There's not a whole lot that I can objectively say about the Hold Steady at this point.  I'm wearing a Hold Steady shirt as I type this.  They are still my favorite band in the world.  Of course I think these two songs are great.  They sound like Hold Steady songs.  I think "Hurricane J" is the better of the two, and I think that the "You're a pretty good waitress" line toward the end of this one is a classic example of the humorous yet strangely poignant lyrics that made me fall in love with the band in the first place.  That's about it.

***

Okay, well ... we seem to have some space left, so I'm going to talk about myself at length.  I think it's going to work like this:

(1)  Attempt to start with the observation that I've been listening to a lot of Stone Roses at work lately, get hopelessly off track before ever starting
(2)  Long tangent that has precious little to do with music, far too much to do with Jesus, and seems to work as a kind of indictment of my entire childhood (though it really isn't)
(3)  Bit about the evolution of the internet that just makes me sound old
(4)  Finally back to my original thoughts about the Stone Roses
(5)  Attempt to legitimize my Hold Steady fanaticism based on something a guy wrote about the Stone Roses

Stick with me here, people.  Ilana is in Chicago for the weekend, and I've got nothing but time.  Some of these upcoming blog posts may get kinda long.

***

As I've mentioned before, I may someday turn this blog into a space where I just rant about my adolescent years spent listening to Christian rock.*  It will be cheaper than therapy.  No one will read it.  It will seem like I am angry at my childhood.  I think I am, a little.  It will seem like I am angry at my parents.  I am not.  Not at all.  They are two of the greatest people who have ever lived.  I would like them to raise my kids, were this somehow logistically feasible.  I do not hold them in any way responsible for the psychic scars of my evangelical youth.**

* I will probably say quite a few negative things about my Christian rock childhood, so let's call attention to one overwhelmingly positive thing right away, before this gets too slanted in one direction:  Listening to that music is what made me into the tireless musical advocate that I am now.  Trying to convince the kids at school that Third Day and The Waiting were just as cool as anything on Z-93 showed me the value of standing up for the music that I thought was good, that my opinion was just as good as anyone else's, even if I was the only person who thought so, even if everyone else thought my favorite songs were more than a little weird.  And so now I have a music blog, with a confusing amount of italicized footnotes.  So, like I said:  chalk that one up as an overwhelming positive.  Overwhelming.

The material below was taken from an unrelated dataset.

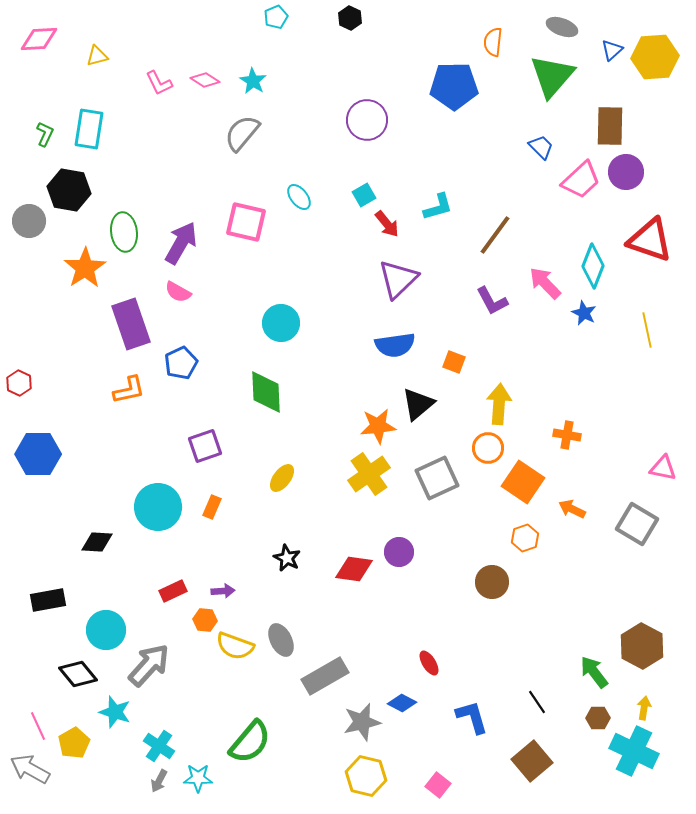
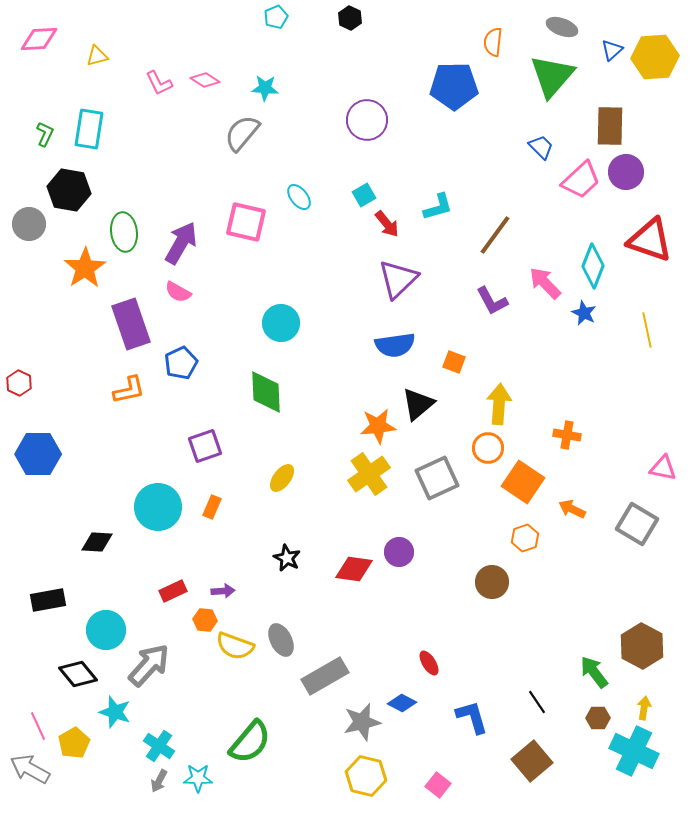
cyan star at (253, 81): moved 12 px right, 7 px down; rotated 28 degrees counterclockwise
gray circle at (29, 221): moved 3 px down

**For what it's worth (and, to be honest, it's not really relevant to anything here), I have nothing against my parents' musical tastes, either.  My dad and I have spent many, many hours in the car together, and control of the stereo has never been an issue.  He's cool with the New Pornographers and the Hold Steady, I'm cool with Steely Dan and Three Dog Night.  We both think David Bowie's "Young Americans" is an all-time great song.  I'm chalking up his love of ABBA to pride in his heritage.  He's closer to Sweden than I am.  My mom, to her credit, has stayed commendably open-minded through all the music I've brought home over the years.  I don't get the impression that she listens to any of it when I'm not around, but I certainly didn't grow up in some kind of "BURN YOUR EVIL CDs!" home.  I don't want anyone to get that impression.

The ideological problem I have with my childhood, and I think it's hard to explain, so I may take multiple shots at it, is this:

No one protected me from the Crazy.

There is a lot of Crazy in evangelical Christianity.  Again, I don't want to implicate my parents in any of this.  They are not fundamentalist, kill-the-Muslims Christians.  They are more Ned Flanders Christians.  They took that stuff about treating your neighbor as yourself to heart.  They found those verses about caring for the sick and the elderly, not the verses about stoning the gays.  If I could make every person in the world 5% more like my parents ... I would do it.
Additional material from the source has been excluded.